▶ [Source information]
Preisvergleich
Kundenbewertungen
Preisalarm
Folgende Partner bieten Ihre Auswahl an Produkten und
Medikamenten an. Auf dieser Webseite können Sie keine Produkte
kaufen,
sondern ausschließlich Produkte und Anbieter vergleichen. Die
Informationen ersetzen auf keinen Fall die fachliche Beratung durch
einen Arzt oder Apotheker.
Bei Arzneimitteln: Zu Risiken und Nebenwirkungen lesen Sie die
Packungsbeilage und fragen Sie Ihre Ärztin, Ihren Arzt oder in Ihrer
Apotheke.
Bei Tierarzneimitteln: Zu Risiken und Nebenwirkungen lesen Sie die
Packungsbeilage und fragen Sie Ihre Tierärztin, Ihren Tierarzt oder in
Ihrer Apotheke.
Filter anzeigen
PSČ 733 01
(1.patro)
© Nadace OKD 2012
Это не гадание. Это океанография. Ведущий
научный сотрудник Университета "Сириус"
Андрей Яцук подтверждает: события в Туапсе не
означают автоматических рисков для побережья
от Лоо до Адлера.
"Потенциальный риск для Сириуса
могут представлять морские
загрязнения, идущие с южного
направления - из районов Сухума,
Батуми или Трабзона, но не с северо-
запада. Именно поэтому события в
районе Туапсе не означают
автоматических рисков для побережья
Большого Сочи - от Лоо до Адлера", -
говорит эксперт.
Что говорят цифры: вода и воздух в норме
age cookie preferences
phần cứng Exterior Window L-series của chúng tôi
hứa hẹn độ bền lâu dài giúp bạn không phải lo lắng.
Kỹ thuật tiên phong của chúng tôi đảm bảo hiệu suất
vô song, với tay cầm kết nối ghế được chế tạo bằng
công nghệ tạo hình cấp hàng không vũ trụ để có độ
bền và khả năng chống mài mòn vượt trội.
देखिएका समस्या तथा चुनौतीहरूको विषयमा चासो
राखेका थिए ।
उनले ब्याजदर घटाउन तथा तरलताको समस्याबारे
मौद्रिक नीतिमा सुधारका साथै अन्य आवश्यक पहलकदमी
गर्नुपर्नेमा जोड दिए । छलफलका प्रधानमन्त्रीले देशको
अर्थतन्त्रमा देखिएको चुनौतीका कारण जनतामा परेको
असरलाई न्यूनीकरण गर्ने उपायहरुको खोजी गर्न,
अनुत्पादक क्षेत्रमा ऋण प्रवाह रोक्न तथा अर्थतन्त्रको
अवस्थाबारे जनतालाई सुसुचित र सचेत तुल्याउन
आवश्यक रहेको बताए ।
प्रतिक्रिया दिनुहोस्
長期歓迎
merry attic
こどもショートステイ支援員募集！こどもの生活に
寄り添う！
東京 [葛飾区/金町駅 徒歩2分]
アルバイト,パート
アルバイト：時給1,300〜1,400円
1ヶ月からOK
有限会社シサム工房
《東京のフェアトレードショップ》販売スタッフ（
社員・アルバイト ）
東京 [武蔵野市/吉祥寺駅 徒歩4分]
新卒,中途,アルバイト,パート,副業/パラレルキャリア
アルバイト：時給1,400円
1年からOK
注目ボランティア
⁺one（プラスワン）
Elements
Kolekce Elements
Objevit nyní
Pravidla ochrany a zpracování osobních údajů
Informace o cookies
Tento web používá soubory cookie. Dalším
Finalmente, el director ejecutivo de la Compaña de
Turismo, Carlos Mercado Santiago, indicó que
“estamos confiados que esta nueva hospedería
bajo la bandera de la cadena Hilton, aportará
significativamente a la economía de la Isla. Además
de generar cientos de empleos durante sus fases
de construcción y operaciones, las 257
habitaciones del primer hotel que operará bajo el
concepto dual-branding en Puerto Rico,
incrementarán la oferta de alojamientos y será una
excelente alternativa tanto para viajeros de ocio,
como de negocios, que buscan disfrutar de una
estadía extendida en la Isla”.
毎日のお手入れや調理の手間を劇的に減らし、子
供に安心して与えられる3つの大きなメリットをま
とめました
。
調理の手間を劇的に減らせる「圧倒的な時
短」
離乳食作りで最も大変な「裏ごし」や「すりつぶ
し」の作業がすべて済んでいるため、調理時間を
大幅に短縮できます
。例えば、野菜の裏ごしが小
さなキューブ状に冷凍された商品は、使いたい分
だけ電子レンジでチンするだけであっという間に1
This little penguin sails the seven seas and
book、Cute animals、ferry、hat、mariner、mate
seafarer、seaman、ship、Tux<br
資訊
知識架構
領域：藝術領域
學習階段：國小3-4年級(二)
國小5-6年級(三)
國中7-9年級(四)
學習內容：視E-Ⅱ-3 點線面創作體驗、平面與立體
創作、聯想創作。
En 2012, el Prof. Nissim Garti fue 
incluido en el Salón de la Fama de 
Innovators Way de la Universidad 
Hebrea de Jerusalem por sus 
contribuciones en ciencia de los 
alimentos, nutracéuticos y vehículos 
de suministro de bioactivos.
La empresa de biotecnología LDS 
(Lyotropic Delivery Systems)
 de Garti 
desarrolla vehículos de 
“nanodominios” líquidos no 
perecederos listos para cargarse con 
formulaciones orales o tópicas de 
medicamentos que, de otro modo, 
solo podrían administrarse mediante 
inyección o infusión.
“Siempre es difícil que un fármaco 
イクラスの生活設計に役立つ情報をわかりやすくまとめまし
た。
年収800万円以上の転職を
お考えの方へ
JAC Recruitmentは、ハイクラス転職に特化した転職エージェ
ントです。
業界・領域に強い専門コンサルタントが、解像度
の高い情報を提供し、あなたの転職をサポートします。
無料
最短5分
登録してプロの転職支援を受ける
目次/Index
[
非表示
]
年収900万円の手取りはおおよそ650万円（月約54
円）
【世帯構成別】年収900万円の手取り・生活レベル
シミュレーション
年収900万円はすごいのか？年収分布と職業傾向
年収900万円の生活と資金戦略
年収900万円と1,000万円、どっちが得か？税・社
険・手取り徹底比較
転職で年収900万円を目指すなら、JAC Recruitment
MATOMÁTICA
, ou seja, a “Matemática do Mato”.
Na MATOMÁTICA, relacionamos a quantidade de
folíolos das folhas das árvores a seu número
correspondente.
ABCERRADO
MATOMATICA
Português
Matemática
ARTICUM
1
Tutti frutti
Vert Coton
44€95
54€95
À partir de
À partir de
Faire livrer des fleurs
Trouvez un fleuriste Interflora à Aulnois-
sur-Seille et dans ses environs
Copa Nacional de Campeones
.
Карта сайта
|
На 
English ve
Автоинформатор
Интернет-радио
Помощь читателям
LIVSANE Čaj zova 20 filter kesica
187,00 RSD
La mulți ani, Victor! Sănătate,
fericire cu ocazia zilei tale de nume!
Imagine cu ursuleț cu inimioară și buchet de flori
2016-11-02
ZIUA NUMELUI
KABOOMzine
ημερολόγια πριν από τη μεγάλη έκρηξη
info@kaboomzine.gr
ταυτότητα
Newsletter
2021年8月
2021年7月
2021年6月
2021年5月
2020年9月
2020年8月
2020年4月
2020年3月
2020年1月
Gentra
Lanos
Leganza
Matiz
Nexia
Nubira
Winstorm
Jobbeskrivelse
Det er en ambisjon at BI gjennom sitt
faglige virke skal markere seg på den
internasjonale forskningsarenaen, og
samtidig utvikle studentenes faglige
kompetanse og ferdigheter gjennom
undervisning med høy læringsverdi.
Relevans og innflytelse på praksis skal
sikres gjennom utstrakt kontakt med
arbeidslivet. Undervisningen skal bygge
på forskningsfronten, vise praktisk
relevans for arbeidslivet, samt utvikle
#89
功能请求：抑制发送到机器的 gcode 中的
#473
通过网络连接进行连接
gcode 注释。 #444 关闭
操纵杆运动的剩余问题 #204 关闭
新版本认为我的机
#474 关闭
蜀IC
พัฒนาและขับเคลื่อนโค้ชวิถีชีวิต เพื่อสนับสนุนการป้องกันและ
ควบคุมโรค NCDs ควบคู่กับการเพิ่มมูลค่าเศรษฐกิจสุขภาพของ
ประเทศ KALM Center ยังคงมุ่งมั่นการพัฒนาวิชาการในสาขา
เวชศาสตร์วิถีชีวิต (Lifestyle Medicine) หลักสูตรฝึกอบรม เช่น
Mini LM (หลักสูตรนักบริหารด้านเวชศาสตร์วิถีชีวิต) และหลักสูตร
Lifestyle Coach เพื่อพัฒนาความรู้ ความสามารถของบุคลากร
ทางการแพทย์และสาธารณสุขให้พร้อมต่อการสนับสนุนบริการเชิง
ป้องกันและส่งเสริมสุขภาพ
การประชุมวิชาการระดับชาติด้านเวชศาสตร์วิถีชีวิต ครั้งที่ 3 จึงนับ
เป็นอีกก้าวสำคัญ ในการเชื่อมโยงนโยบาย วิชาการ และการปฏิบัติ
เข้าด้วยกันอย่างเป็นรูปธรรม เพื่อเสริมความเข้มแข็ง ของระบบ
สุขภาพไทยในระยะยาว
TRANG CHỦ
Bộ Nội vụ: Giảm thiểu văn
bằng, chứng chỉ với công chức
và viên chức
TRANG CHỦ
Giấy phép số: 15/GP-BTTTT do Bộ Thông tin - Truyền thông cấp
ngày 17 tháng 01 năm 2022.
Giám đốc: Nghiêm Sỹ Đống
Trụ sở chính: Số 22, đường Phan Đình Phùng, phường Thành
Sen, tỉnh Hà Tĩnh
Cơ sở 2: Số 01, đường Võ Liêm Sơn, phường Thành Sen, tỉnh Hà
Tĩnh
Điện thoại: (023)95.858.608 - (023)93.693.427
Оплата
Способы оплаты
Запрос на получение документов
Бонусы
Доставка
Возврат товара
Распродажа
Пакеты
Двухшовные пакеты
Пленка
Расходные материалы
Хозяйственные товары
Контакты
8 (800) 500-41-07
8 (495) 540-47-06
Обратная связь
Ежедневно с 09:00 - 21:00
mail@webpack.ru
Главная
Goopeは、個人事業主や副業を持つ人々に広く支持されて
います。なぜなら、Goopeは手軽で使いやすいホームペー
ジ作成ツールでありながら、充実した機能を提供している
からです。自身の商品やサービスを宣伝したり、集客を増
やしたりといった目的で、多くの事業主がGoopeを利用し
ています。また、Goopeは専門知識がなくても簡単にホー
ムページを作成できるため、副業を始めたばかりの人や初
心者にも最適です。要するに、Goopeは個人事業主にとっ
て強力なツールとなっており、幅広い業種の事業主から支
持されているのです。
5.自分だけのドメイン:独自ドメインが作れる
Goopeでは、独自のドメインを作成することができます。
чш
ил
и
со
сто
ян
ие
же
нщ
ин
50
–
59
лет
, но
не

▶ [Work required]
Return, exactly as they stand, the lines from the start of the records above through the line with "einen Arzt oder Apotheker.", both ends included, and no other lines.

▶ [Written solution]
Preisvergleich
Kundenbewertungen
Preisalarm
Folgende Partner bieten Ihre Auswahl an Produkten und
Medikamenten an. Auf dieser Webseite können Sie keine Produkte
kaufen,
sondern ausschließlich Produkte und Anbieter vergleichen. Die
Informationen ersetzen auf keinen Fall die fachliche Beratung durch
einen Arzt oder Apotheker.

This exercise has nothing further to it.